This study reveals a unique molecular signature of HIV permissiveness in Th17 cells (e.g., PPARG, PAK2, KLF2, PTEN, ITGB7, ATG16L1, Alix/AIP1/PDCD6IP, LGALS3, JAK1, TRIM8, MALT1, FOXO3, ARNTL, ABCB1, TNFSF13B/BAFF, and CDKN1B) and provides evidence that a unique TCR signaling cascade is favorable to HIV replication in Th17 cells. The current identification of novel Th17-specific HDFs is instrumental for designing novel therapeutic strategies aimed at interfering with viral replication, while maintaining the Th17 role in mucosal immunity.
Healthy HIV-uninfected donors were recruited at the Montreal Chest Institute, McGill University Health Centre, and Centre Hospitalier de l’Universite de Montreal (CHUM, Montreal, Quebec, Canada). Large quantities of PBMCs (109–1010 cells) were collected by leukapheresis as previously described .
This study, using PBMC samples from healthy HIV-uninfected subjects, was conducted in compliance with the principles included in the Declaration of Helsinki. This study received approval from the Institutional Review Board of the McGill University Health Centre and the CHUM-Research Centre, Montreal, Quebec, Canada. All human subjects that donated biological samples for this study provided written informed consent for their participation in the study. All human subjects agreed with the publication of the subsequent results generated using the samples.
Flow cytometry analysis
Fluorochrome-conjugated Abs used for polychromatic flow cytometry analysis were CD3-Pacific Blue (UCHT1), CD4-Alexa700 (RPA-T4), CD45RA-APC-Cy7 (custom), CCR4-PE-Cy7 (1G1), CXCR3-PE-Cy5 (1C6), CCR6-PE (11A9), Ki67-FITC, IFN-γ-AlexaFluor 700 (B27) (BD Pharmingen), CD56-FITC (MEM188), IL-17-PE (64DEC17) (eBioscience), HIV-p24-FITC (FH190-1-1) (Beckman Coulter), CD8-FITC (BW135/80), and CD19-FITC (LT19) (Miltenyi). A viability dye (Molecular Probes® LIVE/DEAD® Fixable Dead Cell Stain Kits, Invitrogen) was used to exclude dead cells. Cells were stained and analyzed by FACS using the BD LSRII cytometer and the FlowJo software, as previously described .

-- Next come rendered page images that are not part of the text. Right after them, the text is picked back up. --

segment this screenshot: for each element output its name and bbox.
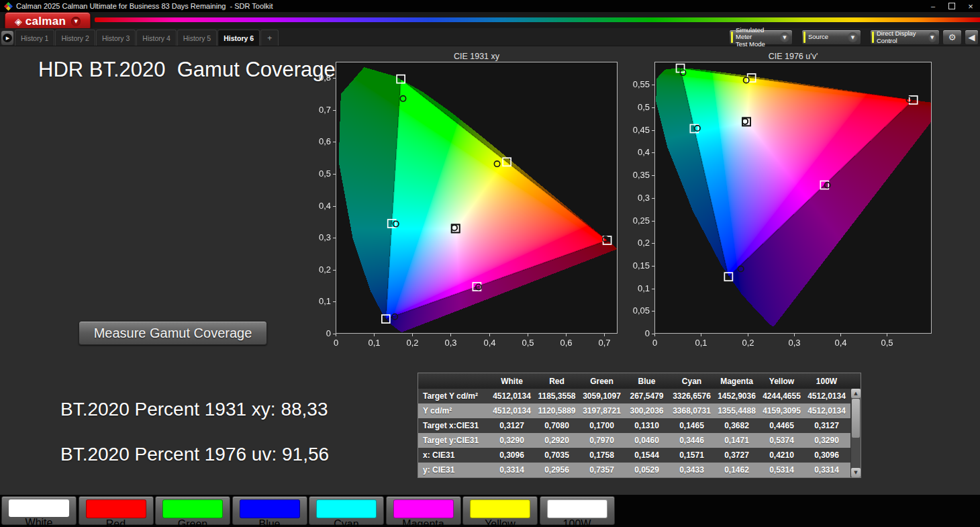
table-cell: 300,2036 <box>624 406 669 416</box>
chevron-down-icon: ▼ <box>71 17 81 26</box>
maximize-icon[interactable] <box>942 0 961 12</box>
page-title: HDR BT.2020 Gamut Coverage <box>38 58 336 82</box>
swatch-green[interactable]: Green <box>155 496 230 525</box>
scroll-down-icon[interactable]: ▼ <box>851 468 861 477</box>
add-tab-button[interactable]: + <box>260 30 279 46</box>
table-cell: 4512,0134 <box>489 391 534 401</box>
table-cell: 267,5479 <box>624 391 669 401</box>
table-cell: 0,0460 <box>624 436 669 445</box>
tab-history-5[interactable]: History 5 <box>177 30 217 46</box>
window-title: Calman 2025 Calman Ultimate for Business… <box>16 2 273 10</box>
table-cell: 0,3682 <box>714 421 759 430</box>
accent-bar <box>803 32 805 43</box>
rainbow-strip <box>95 17 980 22</box>
swatch-label: White <box>2 517 76 527</box>
table-cell: 0,5374 <box>759 436 804 445</box>
title-bar: Calman 2025 Calman Ultimate for Business… <box>0 0 980 12</box>
chevron-down-icon: ▼ <box>780 32 789 42</box>
dropdown-label: Simulated MeterTest Mode <box>736 27 780 48</box>
table-cell: 3197,8721 <box>579 406 624 416</box>
dropdown-label-line2: Test Mode <box>736 41 780 48</box>
scroll-up-icon[interactable]: ▲ <box>851 389 861 398</box>
dropdown-source[interactable]: Source▼ <box>801 30 861 45</box>
table-cell: 0,3290 <box>804 436 849 445</box>
table-cell: 3326,6576 <box>669 391 714 401</box>
table-cell: 0,4210 <box>759 450 804 460</box>
swatch-label: Blue <box>233 518 307 527</box>
table-cell: 0,2920 <box>534 436 579 445</box>
scrollbar-thumb[interactable] <box>852 399 860 438</box>
app-icon <box>5 3 12 10</box>
settings-gear-button[interactable]: ⚙ <box>942 30 962 45</box>
expand-tabs-button[interactable]: ▶ <box>1 30 14 46</box>
table-row: Target x:CIE310,31270,70800,17000,13100,… <box>418 418 861 433</box>
swatch-label: Yellow <box>463 518 537 527</box>
swatch-magenta[interactable]: Magenta <box>386 496 461 525</box>
swatch-color <box>470 499 530 518</box>
tab-history-2[interactable]: History 2 <box>55 30 95 46</box>
table-cell: 4244,4655 <box>759 391 804 401</box>
tab-history-3[interactable]: History 3 <box>96 30 136 46</box>
table-cell: 0,3314 <box>489 465 534 475</box>
swatch-white[interactable]: White <box>1 496 77 525</box>
tab-history-1[interactable]: History 1 <box>15 30 54 46</box>
accent-bar <box>872 32 874 43</box>
bottom-bar: WhiteRedGreenBlueCyanMagentaYellow100W ▲… <box>0 495 980 527</box>
row-label: Target y:CIE31 <box>418 436 489 445</box>
table-cell: 3368,0731 <box>669 406 714 416</box>
calman-menu-button[interactable]: ◈ calman ▼ <box>5 12 91 30</box>
dropdown-label-line1: Source <box>808 34 828 41</box>
dropdown-label: Direct Display Control <box>877 30 928 44</box>
swatch-color <box>162 499 223 518</box>
tab-history-4[interactable]: History 4 <box>136 30 176 46</box>
table-cell: 0,2956 <box>534 465 579 475</box>
table-cell: 0,1700 <box>579 421 624 430</box>
table-cell: 0,1571 <box>669 450 714 460</box>
collapse-panel-button[interactable]: ◀ <box>965 30 979 45</box>
swatch-blue[interactable]: Blue <box>232 496 307 525</box>
row-label: y: CIE31 <box>418 465 489 475</box>
swatch-label: 100W <box>540 518 614 527</box>
swatch-label: Cyan <box>309 518 383 527</box>
table-cell: 0,3314 <box>804 465 849 475</box>
measure-gamut-coverage-button[interactable]: Measure Gamut Coverage <box>79 321 267 345</box>
row-label: Target x:CIE31 <box>418 421 489 430</box>
column-header-yellow: Yellow <box>759 377 804 386</box>
swatch-color <box>393 499 454 518</box>
close-icon[interactable]: × <box>961 0 980 12</box>
table-header-row: WhiteRedGreenBlueCyanMagentaYellow100W <box>418 373 861 389</box>
table-cell: 0,3290 <box>489 436 534 445</box>
swatch-yellow[interactable]: Yellow <box>462 496 538 525</box>
play-right-icon: ▶ <box>3 34 12 42</box>
swatch-100w[interactable]: 100W <box>540 496 615 525</box>
table-cell: 0,7357 <box>579 465 624 475</box>
column-header-magenta: Magenta <box>714 377 759 386</box>
percent-1931-text: BT.2020 Percent 1931 xy: 88,33 <box>60 399 328 420</box>
table-cell: 0,7080 <box>534 421 579 430</box>
table-cell: 0,1758 <box>579 450 624 460</box>
table-cell: 0,3727 <box>714 450 759 460</box>
menu-bar: ◈ calman ▼ <box>0 12 980 28</box>
calman-logo-text: calman <box>26 15 66 28</box>
dropdown-direct-display-control[interactable]: Direct Display Control▼ <box>870 30 940 45</box>
column-header-white: White <box>489 377 534 386</box>
minimize-icon[interactable]: – <box>924 0 942 12</box>
tab-history-6[interactable]: History 6 <box>217 30 260 46</box>
table-cell: 4512,0134 <box>804 406 849 416</box>
table-scrollbar[interactable]: ▲ ▼ <box>850 389 861 477</box>
dropdown-simulated-meter[interactable]: Simulated MeterTest Mode▼ <box>729 30 793 45</box>
swatch-cyan[interactable]: Cyan <box>309 496 384 525</box>
table-row: y: CIE310,33140,29560,73570,05290,34330,… <box>418 463 861 477</box>
table-cell: 0,1310 <box>624 421 669 430</box>
table-cell: 0,4465 <box>759 421 804 430</box>
table-row: Target Y cd/m²4512,01341185,35583059,109… <box>418 389 861 403</box>
swatch-red[interactable]: Red <box>79 496 154 525</box>
history-tab-strip: History 1History 2History 3History 4Hist… <box>15 30 279 46</box>
dropdown-label-line1: Direct Display Control <box>877 30 928 44</box>
accent-bar <box>731 32 733 43</box>
row-label: Y cd/m² <box>418 406 489 416</box>
swatch-color <box>316 499 377 518</box>
column-header-100w: 100W <box>804 377 849 386</box>
table-cell: 0,3096 <box>804 450 849 460</box>
swatch-label: Magenta <box>387 518 460 527</box>
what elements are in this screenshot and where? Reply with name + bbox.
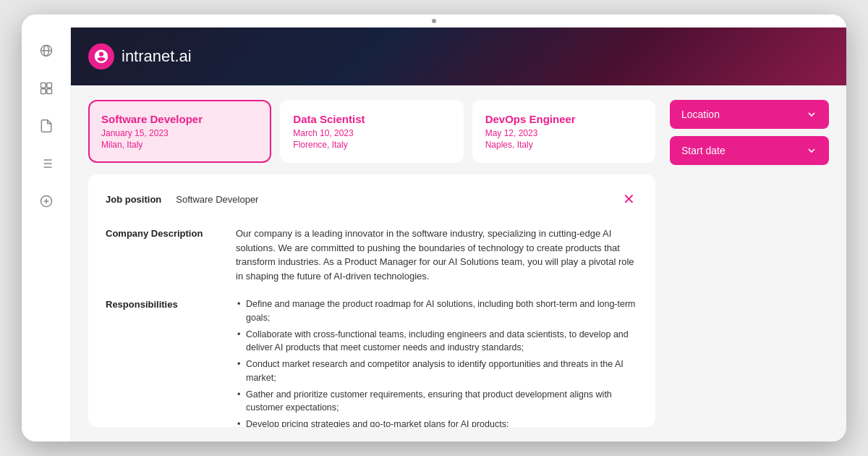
chevron-down-icon-2 [806, 145, 817, 156]
job-cards: Software Developer January 15, 2023 Mila… [88, 100, 655, 163]
job-position-label: Job position [106, 194, 161, 205]
job-card-software-developer[interactable]: Software Developer January 15, 2023 Mila… [88, 100, 271, 163]
job-card-date-1: January 15, 2023 [101, 128, 258, 138]
job-card-location-1: Milan, Italy [101, 140, 258, 150]
job-card-title-2: Data Scientist [293, 113, 450, 125]
sidebar-item-document[interactable] [35, 114, 58, 138]
responsibility-item-1: Define and manage the product roadmap fo… [236, 297, 638, 325]
responsibility-item-2: Collaborate with cross-functional teams,… [236, 328, 638, 355]
responsibilities-value: Define and manage the product roadmap fo… [236, 297, 638, 427]
content-area: Software Developer January 15, 2023 Mila… [71, 85, 846, 442]
detail-header-row: Job position Software Developer ✕ [106, 189, 638, 215]
job-card-location-2: Florence, Italy [293, 140, 450, 150]
responsibility-item-5: Develop pricing strategies and go-to-mar… [236, 418, 638, 427]
job-card-title-1: Software Developer [101, 113, 258, 125]
job-card-data-scientist[interactable]: Data Scientist March 10, 2023 Florence, … [280, 100, 463, 163]
sidebar-item-add[interactable] [35, 190, 58, 213]
sidebar [22, 28, 71, 442]
job-card-date-3: May 12, 2023 [485, 128, 642, 138]
company-description-value: Our company is a leading innovator in th… [236, 227, 638, 283]
startdate-filter-button[interactable]: Start date [670, 136, 829, 165]
camera-dot [432, 19, 436, 23]
svg-rect-6 [46, 89, 51, 94]
job-card-location-3: Naples, Italy [485, 140, 642, 150]
job-card-title-3: DevOps Engineer [485, 113, 642, 125]
responsibilities-label: Responsibilities [106, 297, 221, 427]
responsibility-item-3: Conduct market research and competitor a… [236, 358, 638, 385]
app-header: intranet.ai [71, 28, 846, 85]
logo-icon [88, 43, 114, 69]
sidebar-item-globe[interactable] [35, 39, 58, 62]
location-filter-label: Location [681, 109, 720, 120]
sidebar-item-grid[interactable] [35, 77, 58, 100]
startdate-filter-label: Start date [681, 145, 726, 156]
sidebar-item-list[interactable] [35, 152, 58, 175]
svg-rect-4 [46, 83, 51, 88]
location-filter-button[interactable]: Location [670, 100, 829, 129]
logo-text: intranet.ai [122, 47, 192, 66]
right-panel-filters: Location Start date [670, 100, 829, 427]
responsibilities-list: Define and manage the product roadmap fo… [236, 297, 638, 427]
logo-area: intranet.ai [88, 43, 192, 69]
svg-rect-3 [41, 83, 46, 88]
company-description-row: Company Description Our company is a lea… [106, 227, 638, 283]
main-area: intranet.ai Software Developer January 1… [71, 28, 846, 442]
responsibility-item-4: Gather and prioritize customer requireme… [236, 388, 638, 415]
job-position-value: Software Developer [176, 194, 620, 205]
job-card-devops-engineer[interactable]: DevOps Engineer May 12, 2023 Naples, Ita… [472, 100, 655, 163]
left-panel: Software Developer January 15, 2023 Mila… [88, 100, 655, 427]
svg-rect-5 [41, 89, 46, 94]
responsibilities-row: Responsibilities Define and manage the p… [106, 297, 638, 427]
close-button[interactable]: ✕ [620, 189, 638, 209]
detail-panel: Job position Software Developer ✕ Compan… [88, 174, 655, 427]
chevron-down-icon [806, 109, 817, 120]
company-description-label: Company Description [106, 227, 221, 283]
device-top [22, 14, 846, 28]
job-card-date-2: March 10, 2023 [293, 128, 450, 138]
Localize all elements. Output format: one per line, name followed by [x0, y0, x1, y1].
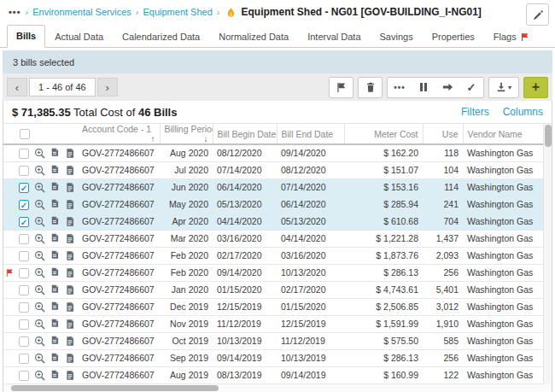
bill-document-icon[interactable]: [65, 182, 75, 193]
row-checkbox[interactable]: ✓: [19, 200, 29, 210]
tab-actual-data[interactable]: Actual Data: [45, 26, 113, 48]
column-header-vendor-name[interactable]: Vendor Name: [463, 124, 543, 144]
copy-bill-icon[interactable]: [50, 370, 60, 381]
use-cell: 2,093: [423, 247, 463, 264]
copy-bill-icon[interactable]: [50, 353, 60, 364]
zoom-bill-icon[interactable]: [34, 199, 45, 210]
approve-bills-button[interactable]: ✓: [459, 78, 483, 97]
zoom-bill-icon[interactable]: [34, 233, 45, 244]
more-actions-button[interactable]: •••: [388, 78, 412, 97]
zoom-bill-icon[interactable]: [34, 336, 45, 347]
zoom-bill-icon[interactable]: [34, 284, 45, 295]
zoom-bill-icon[interactable]: [34, 301, 45, 313]
next-page-button[interactable]: ›: [97, 78, 118, 97]
tab-flags[interactable]: Flags: [484, 26, 539, 48]
column-header-billing-period[interactable]: Billing Period - 2↓: [160, 124, 213, 144]
column-header-meter-cost[interactable]: Meter Cost: [344, 124, 423, 144]
copy-bill-icon[interactable]: [50, 148, 60, 159]
check-icon: ✓: [467, 81, 476, 94]
select-all-checkbox[interactable]: [20, 129, 30, 139]
edit-meter-button[interactable]: [526, 3, 549, 26]
row-checkbox[interactable]: [19, 302, 29, 313]
bill-document-icon[interactable]: [65, 250, 75, 261]
breadcrumb-link-environmental-services[interactable]: Environmental Services: [32, 7, 131, 17]
tab-bills[interactable]: Bills: [7, 25, 45, 48]
row-checkbox[interactable]: [19, 166, 29, 176]
copy-bill-icon[interactable]: [50, 301, 60, 313]
breadcrumb-link-equipment-shed[interactable]: Equipment Shed: [143, 7, 212, 17]
row-checkbox[interactable]: [19, 251, 29, 261]
vertical-scrollbar[interactable]: [543, 124, 552, 384]
zoom-bill-icon[interactable]: [34, 182, 45, 193]
previous-page-button[interactable]: ‹: [7, 78, 27, 97]
zoom-bill-icon[interactable]: [34, 148, 45, 159]
zoom-bill-icon[interactable]: [34, 319, 45, 330]
add-bill-button[interactable]: +: [523, 77, 548, 98]
row-checkbox[interactable]: [19, 336, 29, 347]
zoom-bill-icon[interactable]: [34, 165, 45, 176]
bill-document-icon[interactable]: [65, 233, 75, 244]
bill-document-icon[interactable]: [65, 216, 75, 227]
copy-bill-icon[interactable]: [50, 284, 60, 295]
row-checkbox[interactable]: [19, 268, 29, 278]
copy-bill-icon[interactable]: [50, 182, 60, 193]
row-checkbox[interactable]: ✓: [19, 183, 29, 193]
horizontal-scrollbar-thumb[interactable]: [11, 385, 219, 391]
tab-interval-data[interactable]: Interval Data: [298, 26, 370, 48]
bill-document-icon[interactable]: [65, 148, 75, 159]
billing-period-cell: Apr 2020: [160, 213, 213, 230]
tab-calendarized-data[interactable]: Calendarized Data: [113, 26, 209, 48]
row-checkbox[interactable]: [19, 285, 29, 295]
zoom-bill-icon[interactable]: [34, 353, 45, 364]
bill-document-icon[interactable]: [65, 165, 75, 176]
vertical-scrollbar-thumb[interactable]: [545, 125, 552, 147]
column-header-bill-end-date[interactable]: Bill End Date: [277, 124, 344, 144]
delete-bills-button[interactable]: [358, 77, 383, 98]
breadcrumb-overflow-button[interactable]: •••: [9, 7, 21, 17]
filters-link[interactable]: Filters: [461, 106, 489, 118]
bill-document-icon[interactable]: [65, 199, 75, 210]
tab-properties[interactable]: Properties: [423, 26, 484, 48]
zoom-bill-icon[interactable]: [34, 267, 45, 278]
copy-bill-icon[interactable]: [50, 216, 60, 227]
column-header-use[interactable]: Use: [423, 124, 463, 144]
row-checkbox[interactable]: [19, 149, 29, 159]
copy-bill-icon[interactable]: [50, 267, 60, 278]
table-row: GOV-2772486607 Feb 2020 02/17/2020 03/16…: [3, 247, 543, 264]
bill-document-icon[interactable]: [65, 301, 75, 313]
row-checkbox[interactable]: [19, 319, 29, 330]
copy-bill-icon[interactable]: [50, 199, 60, 210]
bill-document-icon[interactable]: [65, 319, 75, 330]
vendor-name-cell: Washington Gas: [463, 213, 543, 230]
export-bills-button[interactable]: ▾: [488, 77, 519, 98]
bill-document-icon[interactable]: [65, 370, 75, 381]
tab-normalized-data[interactable]: Normalized Data: [209, 26, 298, 48]
bill-begin-date-cell: 03/16/2020: [213, 230, 277, 247]
zoom-bill-icon[interactable]: [34, 250, 45, 261]
bill-document-icon[interactable]: [65, 353, 75, 364]
zoom-bill-icon[interactable]: [34, 370, 45, 381]
copy-bill-icon[interactable]: [50, 233, 60, 244]
horizontal-scrollbar[interactable]: [3, 384, 552, 392]
tab-savings[interactable]: Savings: [371, 26, 423, 48]
row-checkbox[interactable]: [19, 234, 29, 244]
hold-bills-button[interactable]: [412, 78, 435, 97]
copy-bill-icon[interactable]: [50, 336, 60, 347]
column-header-bill-begin-date[interactable]: Bill Begin Date: [213, 124, 277, 144]
copy-bill-icon[interactable]: [50, 319, 60, 330]
row-checkbox[interactable]: ✓: [19, 217, 29, 227]
bill-document-icon[interactable]: [65, 267, 75, 278]
columns-link[interactable]: Columns: [503, 106, 543, 118]
copy-bill-icon[interactable]: [50, 165, 60, 176]
move-bills-button[interactable]: [435, 78, 459, 97]
bill-document-icon[interactable]: [65, 284, 75, 295]
row-checkbox[interactable]: [19, 354, 29, 364]
flag-bills-button[interactable]: [329, 77, 353, 98]
zoom-bill-icon[interactable]: [34, 216, 45, 227]
copy-bill-icon[interactable]: [50, 250, 60, 261]
bill-document-icon[interactable]: [65, 336, 75, 347]
bill-begin-date-cell: 01/15/2020: [213, 281, 277, 298]
row-checkbox[interactable]: [19, 371, 29, 381]
billing-period-cell: Aug 2019: [160, 366, 213, 383]
column-header-account-code[interactable]: Account Code - 1↑: [78, 124, 160, 144]
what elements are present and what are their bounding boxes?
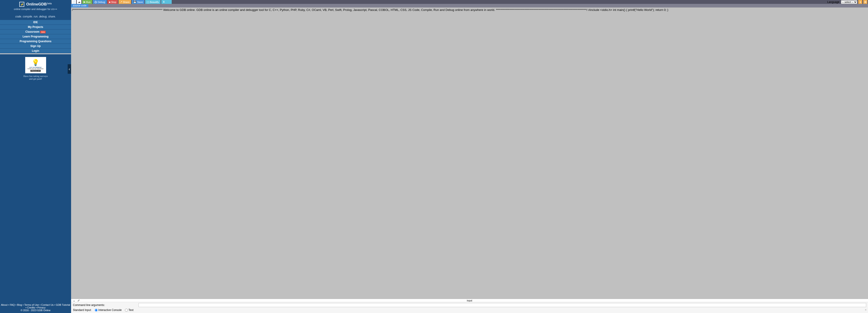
ad-box[interactable]: 💡 GOT AN OPINION? SHARE AND GET REWARDED… [25, 57, 46, 73]
footer-privacy[interactable]: Privacy [37, 306, 45, 309]
site-title: OnlineGDB [26, 2, 47, 6]
footer-links: About • FAQ • Blog • Terms of Use • Cont… [1, 304, 70, 309]
footer-blog[interactable]: Blog [17, 304, 22, 306]
ad-caption: Have fun taking surveys and get paid! [0, 75, 71, 80]
nav-my-projects[interactable]: My Projects [0, 25, 71, 30]
code-editor[interactable]: /***************************************… [71, 7, 868, 299]
stdin-label: Standard Input: [73, 309, 92, 312]
expand-io-button[interactable]: ⤢ [78, 299, 80, 302]
language-label: Language [827, 0, 839, 4]
debug-button[interactable]: ⏻Debug [93, 0, 106, 4]
footer-contact[interactable]: Contact Us [41, 304, 53, 306]
toolbar: 📄 ☁ ▶Run ⏻Debug ■Stop ↗Share 💾Save { } B… [71, 0, 868, 4]
file-icon: 📄 [72, 0, 75, 3]
tab-source-code[interactable]: source code [71, 4, 88, 7]
save-icon: 💾 [133, 0, 136, 3]
tagline: code. compile. run. debug. share. [0, 13, 71, 20]
tab-bar: source code [71, 4, 868, 7]
sidebar-footer: About • FAQ • Blog • Terms of Use • Cont… [0, 302, 71, 313]
share-button[interactable]: ↗Share [119, 0, 131, 4]
info-icon: ℹ [860, 0, 861, 4]
stdin-text-option[interactable]: Text [125, 309, 133, 312]
beautify-button[interactable]: { } Beautify [145, 0, 160, 4]
close-icon: × [865, 308, 867, 312]
footer-about[interactable]: About [1, 304, 7, 306]
debug-icon: ⏻ [94, 1, 97, 3]
stdin-interactive-radio[interactable] [95, 309, 98, 312]
cmd-args-label: Command line arguments: [73, 304, 105, 307]
upload-button[interactable]: ☁ [77, 0, 81, 4]
nav-ide[interactable]: IDE [0, 20, 71, 25]
io-bar: ⌄ ⤢ input [71, 299, 868, 302]
sidebar-header: ⚡ OnlineGDBbeta online compiler and debu… [0, 0, 71, 13]
stop-button[interactable]: ■Stop [107, 0, 118, 4]
play-icon: ▶ [84, 0, 85, 3]
collapse-io-button[interactable]: ⌄ [73, 299, 75, 302]
share-icon: ↗ [120, 0, 122, 3]
main-area: 📄 ☁ ▶Run ⏻Debug ■Stop ↗Share 💾Save { } B… [71, 0, 868, 313]
bulb-icon: 💡 [32, 59, 39, 66]
nav-learn-programming[interactable]: Learn Programming [0, 34, 71, 39]
sidebar-ad-area: 💡 GOT AN OPINION? SHARE AND GET REWARDED… [0, 54, 71, 83]
expand-icon: ⤢ [78, 299, 80, 302]
upload-icon: ☁ [78, 0, 81, 3]
close-panel-button[interactable]: × [865, 308, 867, 312]
gear-icon: ⚙ [864, 0, 867, 4]
info-button[interactable]: ℹ [858, 0, 862, 4]
new-file-button[interactable]: 📄 [71, 0, 76, 4]
chevron-left-icon: ‹ [69, 67, 70, 71]
stdin-text-radio[interactable] [125, 309, 128, 312]
footer-faq[interactable]: FAQ [10, 304, 15, 306]
download-icon: ⬇ [163, 0, 165, 3]
logo-icon: ⚡ [19, 2, 24, 7]
nav-login[interactable]: Login [0, 49, 71, 53]
cmd-args-input[interactable] [138, 303, 866, 307]
input-tab-label: input [467, 299, 472, 302]
input-panel: Command line arguments: Standard Input: … [71, 302, 868, 313]
run-button[interactable]: ▶Run [82, 0, 92, 4]
copyright: © 2016 - 2023 GDB Online [1, 309, 70, 312]
beta-label: beta [47, 2, 52, 5]
nav-classroom[interactable]: Classroomnew [0, 30, 71, 34]
stop-icon: ■ [109, 1, 111, 3]
footer-credits[interactable]: Credits [27, 306, 35, 309]
chevron-down-icon: ⌄ [73, 299, 75, 302]
nav-list: IDE My Projects Classroomnew Learn Progr… [0, 20, 71, 53]
sidebar-collapse-handle[interactable]: ‹ [68, 64, 71, 74]
nav-programming-questions[interactable]: Programming Questions [0, 39, 71, 44]
nav-sign-up[interactable]: Sign Up [0, 44, 71, 49]
footer-tutorial[interactable]: GDB Tutorial [56, 304, 70, 306]
footer-terms[interactable]: Terms of Use [24, 304, 39, 306]
settings-button[interactable]: ⚙ [863, 0, 867, 4]
language-select[interactable]: -- select -- [841, 0, 857, 4]
stdin-interactive-option[interactable]: Interactive Console [95, 309, 122, 312]
new-badge: new [40, 31, 46, 33]
download-button[interactable]: ⬇ [161, 0, 172, 4]
sidebar: ⚡ OnlineGDBbeta online compiler and debu… [0, 0, 71, 313]
save-button[interactable]: 💾Save [132, 0, 145, 4]
site-subtitle: online compiler and debugger for c/c++ [0, 8, 71, 10]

Magnetic (MACS) and fluorescence activated cell sorting (FACS)
Total or memory CD4+ T-cells were enriched from PBMC by negative selection using magnetic beads (MACS, Miltenyi), with a purity >95 % as previously described [37, 104]. Then, cells were stained with CD45RA-APC-Cy7, CCR6-PE, CCR4-PE-Cy7, CXCR3-PE-Cy5 Abs and a cocktail of FITC-conjugated Abs to exclude CD8+ T-cells (CD8), NK cells (CD56), and B cells (CD19). The sorting gates were set on FITCneg memory (CD45RAneg) T-cells. Four subsets were sorted by flow cytometry (BDAria II): CXCR3+CCR4−CCR6− (CXCR3+Th1), CXCR3−CCR4+CCR6− (CCR4+Th2), CXCR3−CCR4+CCR6+ (CCR4+CCR6+Th17), and CXCR3+CCR4−CCR6+ (CXCR3+CCR6+Th1Th17). In other experiments, memory CCR6+ and CCR6− T-cells were sorted upon staining with CD45RA-APC-Cy7 and CCR6-PE Abs as well as a mixture of FITC-conjugated CD8, CD56, and CD19 Abs. A viability dye was used to exclude dead cells. Post-sort FACS analysis demonstrated sorted T-cell subsets were >99 % pure, as reported earlier [37, 104, 129].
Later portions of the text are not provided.